Job Description
Role Title: Full Stack Data Science Fellow
Duration: 16–24 Weeks (Project & Outcome Driven)
Mode: Remote
Program Overview:
The Full Stack Data Science Fellowship is designed to train professionals to build, deploy, and manage complete data science products, not just models.
Fellows work across the entire AI lifecycle:
- Business problem framing
- Data ingestion & feature engineering
- Machine learning model development
- Backend API creation
- Frontend dashboards
- MLOps, monitoring, and cloud deployment
By the end of the fellowship, participants will own multiple production-ready AI platforms suitable for enterprise use, startups, or independent SaaS products.
Key Responsibilities:
1. Business Problem Translation:
- Convert real-world business problems into data science solutions.
- Define KPIs, success metrics, and evaluation frameworks.
- Select appropriate ML techniques based on use case constraints.
2. Data Engineering & Feature Development:
- Design robust data pipelines for batch and real-time ingestion.
- Perform feature engineering, handling missing data, outliers, and data drift.
- Integrate third-party APIs (CRM, payments, social media, weather, IoT).

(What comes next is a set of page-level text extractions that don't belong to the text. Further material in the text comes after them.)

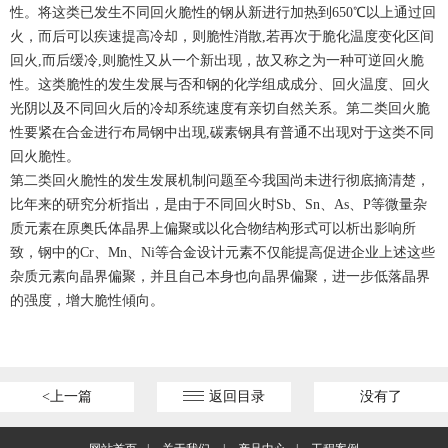
性。将这类已发生不同回火脆性的钢从新进行加热到650℃以上通过回
火，而后可以疾速提高冷却，则脆性消散,若再次于脆化温度变化区间
回火,而后缓冷,则脆性又从一个新出现，故又称之为一种可逆回火脆
性。这类脆性的发生发展与否和钢的化学组成成分、回火温度、回火
光阴以及不同回火后的冷却系统速度有亲切自然关系。第二类回火脆
性要紧在合金进行布局钢中出现,碳素钢具有普通不出现对于这类不同
回火脆性。
第二类回火脆性的发生发展机制问题至今我国尚未进行彻底摘清楚，
比年来的研究分析指出，是由于不同回火时Sb、Sn、As、P等微量杂
质元素在原奥氏体晶界上偏聚或以化合物结构形式可以析出影响所
致，钢中的Cr、Mn、Ni等合金设计元素不仅能提高促进企业上述这些
杂质元素向晶界偏聚，并且自己本身也向晶界偏聚，进一步低落晶界
的强度，增大脆性傾向。
<上一篇
返回目录
没有了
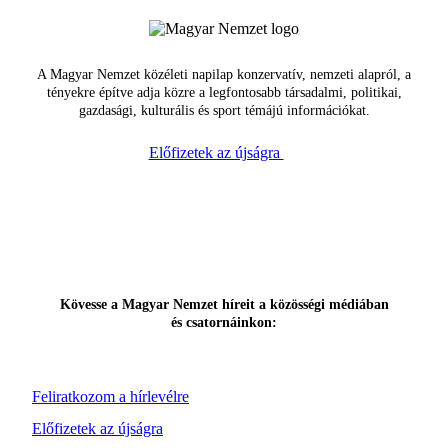
A Magyar Nemzet közéleti napilap konzervatív, nemzeti alapról, a
tényekre építve adja közre a legfontosabb társadalmi, politikai,
gazdasági, kulturális és sport témájú információkat.
Előfizetek az újságra
Kövesse a Magyar Nemzet híreit a közösségi médiában
és csatornáinkon:
Feliratkozom a hírlevélre
Előfizetek az újságra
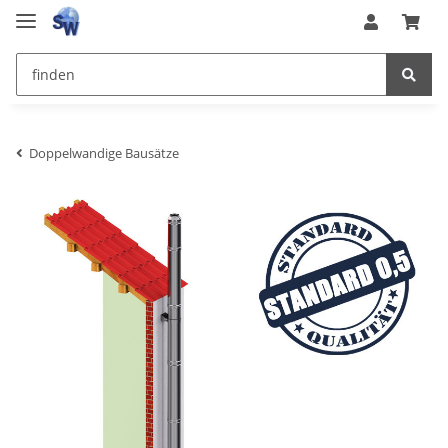
Doppelwandige Bausätze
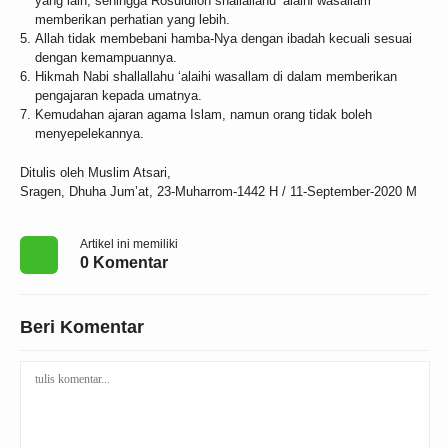
yang lain, sehingga Rosululloh shallallahu ‘alaihi wasallam
memberikan perhatian yang lebih.
Allah tidak membebani hamba-Nya dengan ibadah kecuali sesuai
dengan kemampuannya.
Hikmah Nabi shallallahu ‘alaihi wasallam di dalam memberikan
pengajaran kepada umatnya.
Kemudahan ajaran agama Islam, namun orang tidak boleh
menyepelekannya.
Ditulis oleh Muslim Atsari,
Sragen, Dhuha Jum’at, 23-Muharrom-1442 H / 11-September-2020 M
Artikel ini memiliki
0 Komentar
Beri Komentar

3. Machine Learning & Modeling:
- Build, train, and optimize models using:
- XGBoost, LightGBM, Random Forests
- Time-series models (ARIMA, Prophet, hierarchical forecasting)
- Deep learning (LSTM, GRU)
- NLP models (BERT, DistilBERT, LDA)
- Anomaly detection (Isolation Forests, Autoencoders)
- Evaluate models using appropriate metrics and explainability tools.
4. Backend & API Development:
- Expose ML models via REST APIs using FastAPI / Flask.
- Implement authentication, authorization, and secure data uploads.
- Optimize inference latency and scalability.
5. Frontend & Data Visualization:
- Build interactive dashboards using React / Next.Js.
- Design executive-ready visualizations: forecasts, risk scores, heatmaps, alerts.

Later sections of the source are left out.